The new Teeling Blackpitts Peated Single Malt Irish Whiskey has a unique flavour profile that is somewhere between Islay and Irish whiskey in style, according to master distiller/blender Alex Chasko.
Teeling Blackpitts takes its name from the ancient Blackpitts area just behind the new Teeling Whiskey Distillery in Newmarket, Dublin, which was once synonymous with malting houses.
It is the second Teeling whiskey produced from scratch at the new Dublin distillery following the launch of Teeling Single Pot Still last year.
“We had a list in the back of our mind of interesting and unique things we wanted to do to push the boundaries when we opened the distillery in 2015,” Chasko told Drinks Adventures.
“We were thinking, ‘what would people be excited about in four years?’ We wanted to innovate not just in terms of casks, but in fermentation, the style of distillation, and the type of raw materials.”
This drove Teeling to attempt a peated single malt whiskey that was also triple distilled.
“But we had enough experience working with peated malt at the Cooley Distillery (formerly owned by Teeling) for the Connemarra brand, to know that if we triple distilled it, it would take the phenol levels right down to nothing,” Chasko says.
“Even if you move the cut point on a double distillation up by two degrees alcohol, your phenol levels drop significantly.”
This meant using malt with a peat level of 55ppm, the highest possible phenol content, to ensure there would be any phenols still remaining after the third distillation.
“The trade-off for that is that the impact of the esters in fermentation go from being fairly mild in your fermenter and washback to getting accentuated in the third distillation,” Chasko explains.

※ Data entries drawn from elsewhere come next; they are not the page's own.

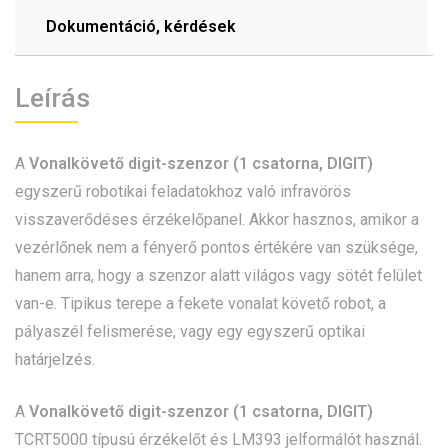
Dokumentáció, kérdések
Leírás
A
Vonalkövető digit-szenzor (1 csatorna, DIGIT)
egyszerű robotikai feladatokhoz való infravörös
visszaverődéses érzékelőpanel. Akkor hasznos, amikor a
vezérlőnek nem a fényerő pontos értékére van szüksége,
hanem arra, hogy a szenzor alatt világos vagy sötét felület
van-e. Tipikus terepe a fekete vonalat követő robot, a
pályaszél felismerése, vagy egy egyszerű optikai
határjelzés.
A
Vonalkövető digit-szenzor (1 csatorna, DIGIT)
TCRT5000 típusú érzékelőt és LM393 jelformálót használ.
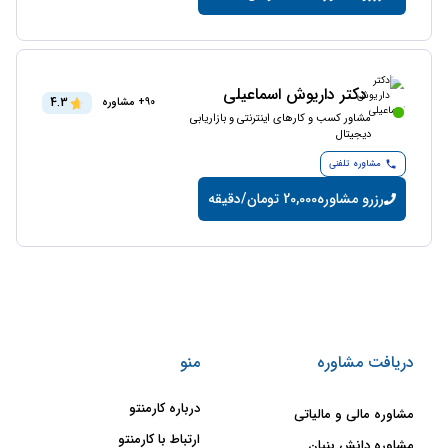
دکتر داریوش اسماعیلی
4.3
90+ مشاوره
مشاور کسب و کارهای اینترنتی و بازاریابی
دیجیتال
مشاوره تلفنی
رزرو مشاوره
20,000 تومان/دقیقه
دریافت مشاوره
منو
درباره کارمنتو
مشاوره مالی و مالیاتی
ارتباط با کارمنتو
مشاوره دانش بنیان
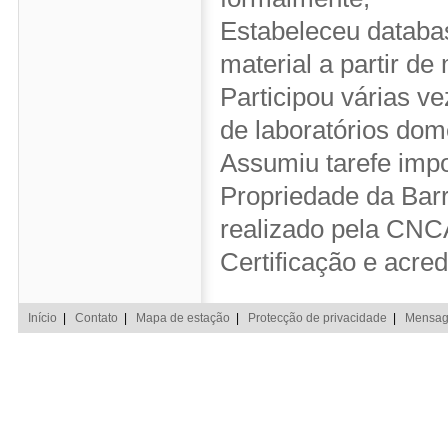
Estabeleceu databa
material a partir de 
Participou várias v
de laboratórios domé
Assumiu tarefe impo
Propriedade da Barr
realizado pela CNC
Certificação e acre
Início
|
Contato
|
Mapa de estação
|
Protecção de privacidade
|
Mensage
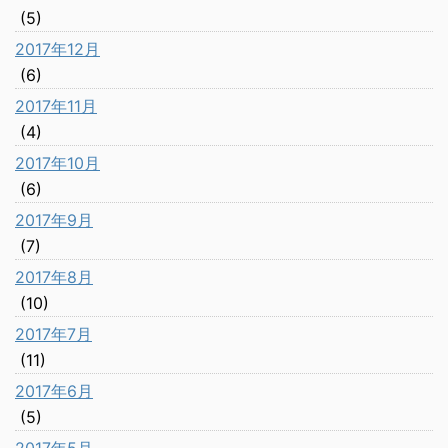
(5)
2017年12月
(6)
2017年11月
(4)
2017年10月
(6)
2017年9月
(7)
2017年8月
(10)
2017年7月
(11)
2017年6月
(5)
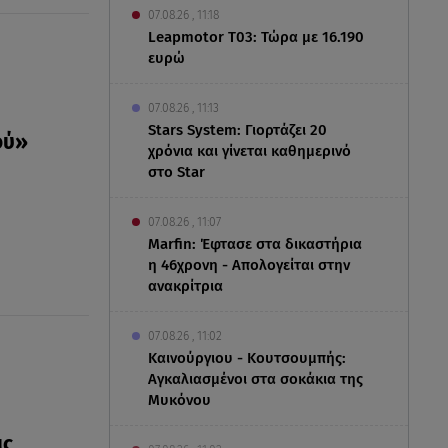
07.08.26 , 11:18
Leapmotor T03: Τώρα με 16.190
ευρώ
07.08.26 , 11:13
Stars System: Γιορτάζει 20
ού»
χρόνια και γίνεται καθημερινό
στο Star
07.08.26 , 11:07
Marfin: Έφτασε στα δικαστήρια
η 46χρονη - Απολογείται στην
ανακρίτρια
07.08.26 , 11:02
Καινούργιου - Κουτσουμπής:
Αγκαλιασμένοι στα σοκάκια της
Μυκόνου
ις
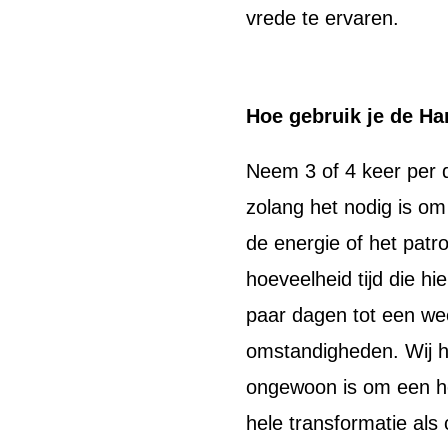
vrede te ervaren.
Hoe gebruik je de Ha
Neem 3 of 4 keer per da
zolang het nodig is om
de energie of het patr
hoeveelheid tijd die hi
paar dagen tot een wee
omstandigheden. Wij he
ongewoon is om een he
hele transformatie als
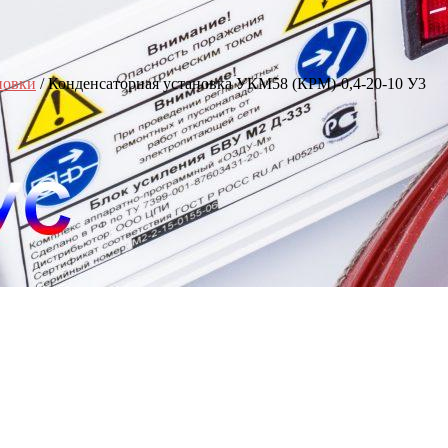
новки
/ Конденсаторная установка УКМ58 (КРМ)-0,4-20-10 У3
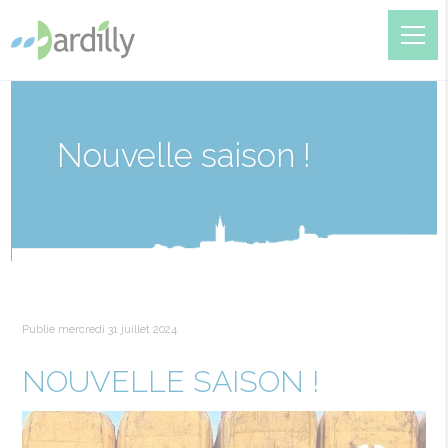
Nouvelle saison !
Publié mercredi 31 juillet 2024
NOUVELLE SAISON !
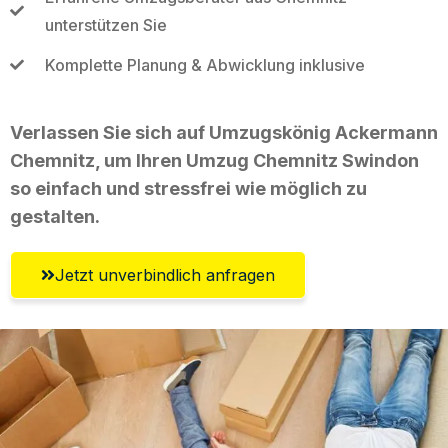
unterstützen Sie
Komplette Planung & Abwicklung inklusive
Verlassen Sie sich auf Umzugskönig Ackermann
Chemnitz, um Ihren Umzug Chemnitz Swindon
so einfach und stressfrei wie möglich zu
gestalten.
Jetzt unverbindlich anfragen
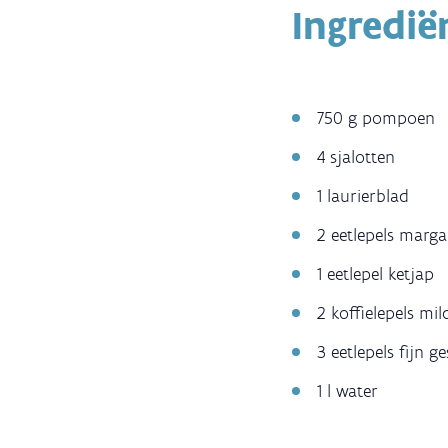
Ingredië
750 g pompoen
4 sjalotten
1 laurierblad
2 eetlepels margar
1 eetlepel ketjap
2 koffielepels mi
3 eetlepels fijn g
1 l water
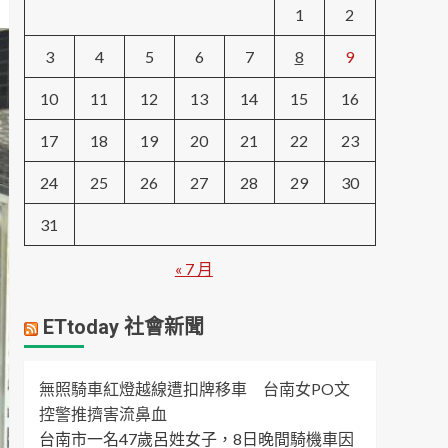
1
2
3
4
5
6
7
8
9
10
11
12
13
14
15
16
17
18
19
20
21
22
23
24
25
26
27
28
29
30
31
« 7 月
ETtoday 社會新聞
無照騎車紅燈越線遭扣牌移車 台南女PO文
控警推擠害流鼻血
台南市一名47歲呂姓女子，8日晚間騎機車因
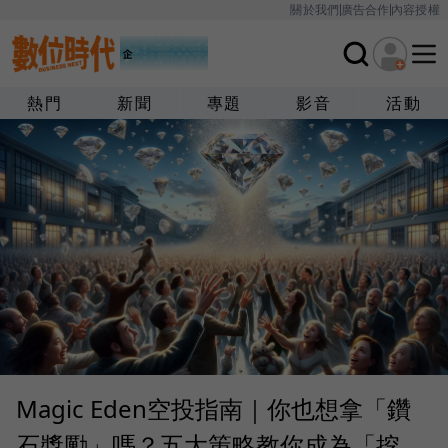
關於我們
廣告合作
內容授權
熱門
新聞
專題
影音
活動
Magic Eden空投指南｜你也想拿「鑽
石獎勵」嗎？五大策略教你成為「挖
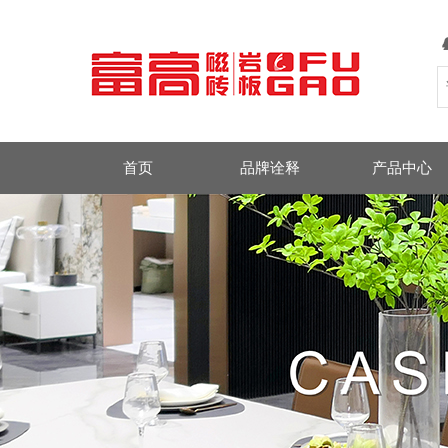
首页
品牌诠释
产品中心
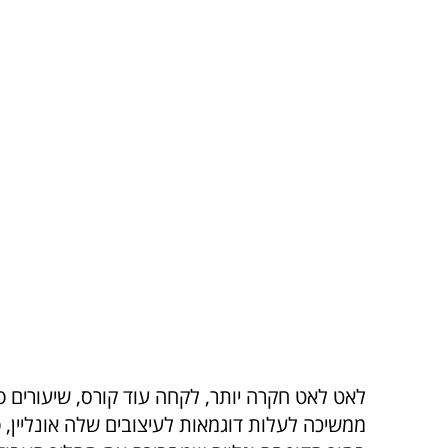
לאט לאט חקרה יותר, לקחה עוד קורס, שיעורים פ
ממשיכה לעלות דוגמאות לעיצובים שלה אונליין, 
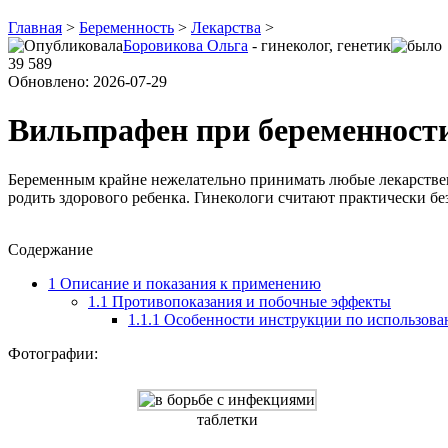
Главная
>
Беременность
>
Лекарства
>
Боровикова Ольга
- гинеколог, генетик
39 589
Обновлено: 2026-07-29
Вильпрафен при беременност
Беременным крайне нежелательно принимать любые лекарстве
родить здорового ребенка. Гинекологи считают практически б
Содержание
1
Описание и показания к применению
1.1
Противопоказания и побочные эффекты
1.1.1
Особенности инструкции по использов
Фотографии:
таблетки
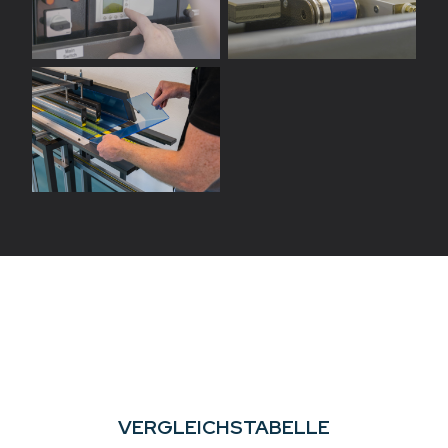
VERGLEICHSTABELLE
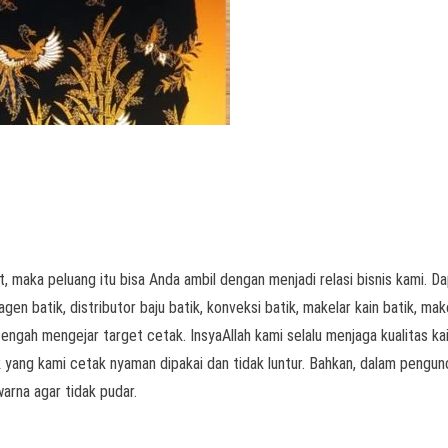
, maka peluang itu bisa Anda ambil dengan menjadi relasi bisnis kami. D
agen batik, distributor baju batik, konveksi batik, makelar kain batik, mak
engah mengejar target cetak. InsyaAllah kami selalu menjaga kualitas kai
k yang kami cetak nyaman dipakai dan tidak luntur. Bahkan, dalam pengun
arna agar tidak pudar.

“Triple distilling takes those fruit, honey and floral ester characters and brings them right to the forefront.
“Any of your heavy, oily phenolic flavours are going to be lessened significantly.”
The result was a delicately smoky new make that Chasko says is more like barbecue smoke than the medicinal, iodine character of Islay Scotch whiskies.
“This is the bridge between islay and Ireland. It’s not an Ardbeg or a Lagavulin or a Laphroaig, it’s that bit in the middle of the Irish sea where the two would meet,” he says.
Teeling Blackpitts: An unlikely union of peat and Sauternes casks
Teeling paired the unique spirit with a maturation regime comprising two thirds ex-bourbon casks and the remainder ex-Sauternes, the latter of which had been deployed to great acclaim in its 1991-distilled single malt.
That particular spirit was distilled from 5ppm peated malt and finished in Sauternes casks before being released in several different expressions aged 20-plus years, one of which was named World’s Best Single Malt in 2019.
“I was surprised how well that played with the sauternes cask,” Chasko says.
“When I think of a French dessert wine, I don’t think, ‘let’s add a bit of smoky barbecue in there and see what it does, but it actually goes quite well.”
Teeling Blackpitts Peated Single Malt Irish Whiskey is bottled at 46 per cent ABV with no chill filtration for a unique expression of Teeling and Irish Whiskey.
“No-one else is doing triple distilled peated single malt,” says Chasko.
“You can’t compare it directly to anything from Islay. You can’t even compare it to Connemara Peated, because Connemara is double distilled.”
Priced at $94.99, it is available now through selected Dan Murphy’s stores.